From the first line to the last, output the data exactly as it stands, minus its pictures.
________________________
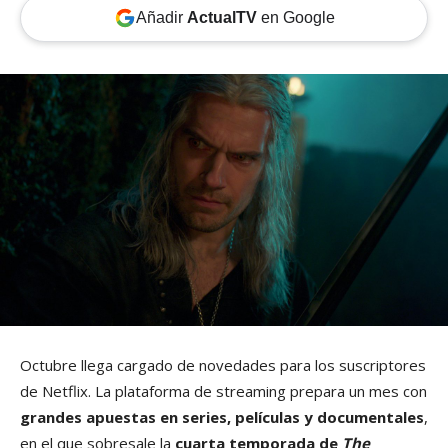
Añadir
ActualTV
en Google
Octubre llega cargado de novedades para los suscriptores
de Netflix. La plataforma de streaming prepara un mes con
grandes apuestas en series, películas y documentales
,
en el que sobresale la
cuarta temporada de
The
________________________
Answer to the problem →
Añadir
ActualTV
en Google
Octubre llega cargado de novedades para los suscriptores
de Netflix. La plataforma de streaming prepara un mes con
grandes apuestas en series, películas y documentales
,
en el que sobresale la
cuarta temporada de
The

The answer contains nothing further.